Let's break down the questions and the explanations given by "drwls" in the post.
For question #2, drwls used the formula "8.0 m = (Vo^2 / g) * sin(2A)" to solve for the takeoff speed (Vo).
In this formula:
- "Vo" represents the takeoff speed, which is what we are trying to find.
- "g" represents the acceleration due to gravity.

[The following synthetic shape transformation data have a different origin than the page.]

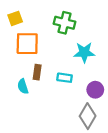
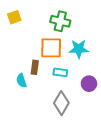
orange square: (27, 44) -> (51, 48), moved
gray diamond: (88, 116) -> (61, 103), moved

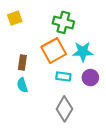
orange square: (51, 48) -> (54, 51), turned -30
brown rectangle: (35, 67) -> (22, 62), moved
purple circle: (89, 84) -> (90, 78), moved

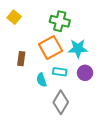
yellow square: (15, 18) -> (14, 17), turned -32
cyan semicircle: (22, 85) -> (41, 80), moved

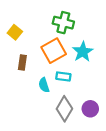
yellow square: (14, 17) -> (15, 32), moved
cyan star: (78, 49) -> (83, 52), turned -30
purple circle: (85, 73) -> (90, 109), moved

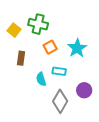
green cross: (63, 23) -> (38, 24), moved
orange square: (54, 51) -> (50, 47), size x0.6
purple circle: (90, 109) -> (84, 90), moved

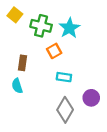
yellow square: (14, 30) -> (15, 15), moved
cyan star: (77, 48) -> (69, 28), moved
cyan semicircle: (41, 79) -> (17, 86), moved

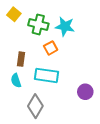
cyan star: (69, 28) -> (65, 26), turned -30
cyan rectangle: (64, 77) -> (47, 75), moved, size x1.6
gray diamond: (65, 110) -> (35, 106), moved

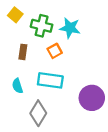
brown rectangle: (21, 59) -> (23, 52), moved
purple circle: (85, 92) -> (92, 98), size x1.5

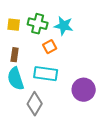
yellow square: (15, 15) -> (14, 25), moved, turned -32
brown rectangle: (23, 52) -> (15, 55), moved
cyan semicircle: (17, 86) -> (16, 79), size x1.6

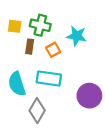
cyan star: (64, 26) -> (77, 36), moved
brown rectangle: (15, 55) -> (30, 47), moved

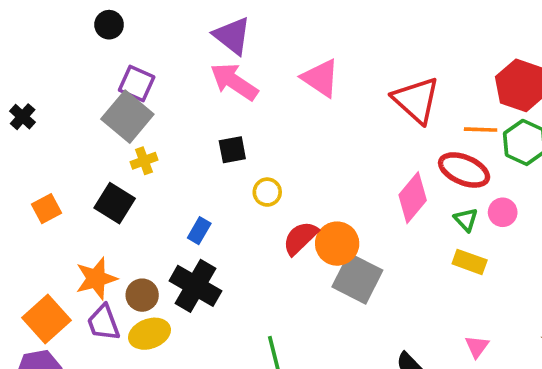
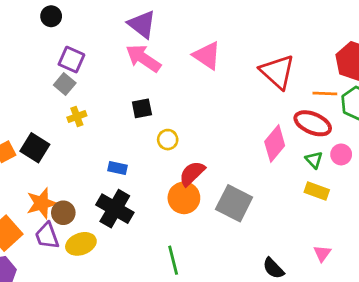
gray square: (127, 117) -> (65, 84), size x0.6
black square: (115, 203) -> (35, 148), moved
blue rectangle: (199, 231) -> (118, 168), turned 72
orange circle: (337, 244) -> (184, 198), moved
brown circle: (142, 295) -> (63, 213), moved

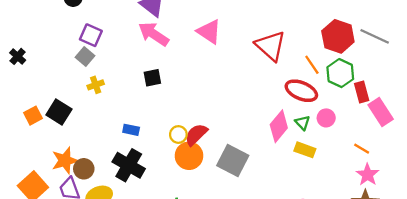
orange line: (325, 93) -> (312, 65), turned 54
yellow circle: (168, 140) -> (178, 134), moved
pink diamond: (275, 144) -> (279, 126), moved

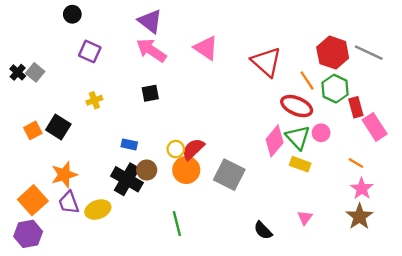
gray square: (85, 56) -> (35, 72), moved
green triangle: (302, 123) -> (298, 137), size x1.6
brown circle: (84, 169) -> (147, 170), moved

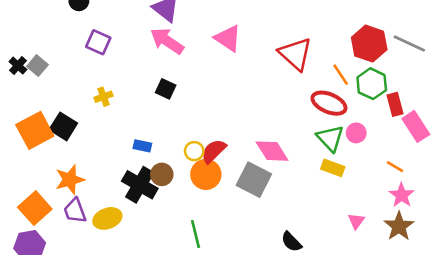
black square: (150, 93) -> (166, 89), turned 36
orange square: (33, 130) -> (35, 130), size x1.8
pink diamond: (275, 141) -> (272, 151), moved, turned -72
pink triangle: (305, 218) -> (356, 221), moved

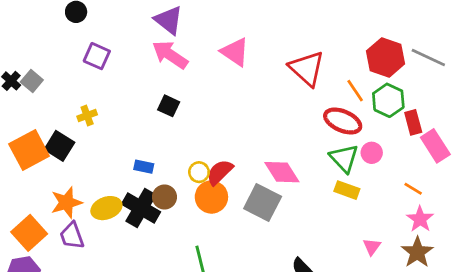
yellow cross: (103, 97) -> (87, 115), moved
yellow ellipse: (107, 218) -> (106, 208), moved

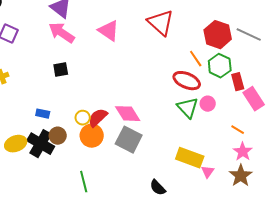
red triangle: (307, 69) -> (161, 23), moved
black square: (169, 106) -> (61, 70), turned -35
pink diamond: (282, 172) -> (128, 114), moved
yellow rectangle: (347, 190) -> (190, 158), moved, size x1.5

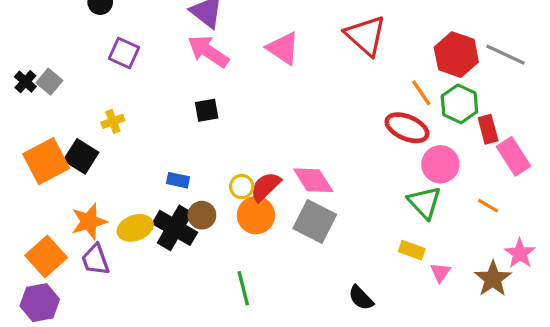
pink circle: (208, 104) -> (440, 164), size x1.5
green triangle: (188, 108) -> (424, 202), moved
pink star: (243, 152) -> (520, 253), moved
yellow rectangle: (190, 158) -> (412, 250), size x0.6

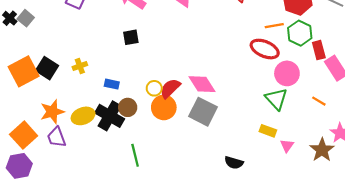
orange line: (421, 93) -> (274, 26), turned -66
yellow cross: (113, 121) -> (80, 66), moved
green line: (243, 288) -> (135, 155), moved
black semicircle: (361, 298) -> (234, 163), turned -30

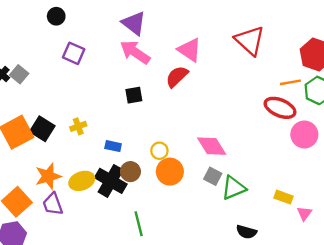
red semicircle: (170, 88) -> (177, 77), moved
green triangle: (276, 99) -> (234, 188), moved, turned 50
gray square: (203, 112) -> (213, 176), size x0.6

- "A" represents the angle at which the long jumper leaves the ground, which is 45 degrees in this case.
- The sin(2A) term accounts for the fact that the jumper's motion can be split into a vertical component and a horizontal component, with the takeoff angle being double the angle measured from the horizontal.
Now, let's move on to question #1. To find the horizontal distance traveled before the ball lands on the building, drwls used the value of "27/sqrt2" for both the horizontal velocity (Vx) and vertical velocity (Voy) components.
In this case:
- "27" represents the initial speed of the ball.
- "sqrt2" is the square root of 2, which appears because the ball is launched at a 45-degree angle, and the horizontal and vertical velocities are equal.
To find the time of flight (t), drwls used the equation "Y = 1 + Voy * t - (g/2) * t^2 = 13" and solved for "t". "Y" represents the initial height of the ball, which is 1 meter above the ground, and "13" is the height of the roof.
To find the horizontal distance (X), drwls used the equation "X = Vx * t", which simply represents the distance traveled in the horizontal direction during the time "t" obtained earlier.
Finally, for question #3, drwls suggested that you use what you have learned from the previous questions and try to solve it yourself. However, you mentioned that you still need help with this question. Could you provide more details about what specifically you are struggling with in question #3?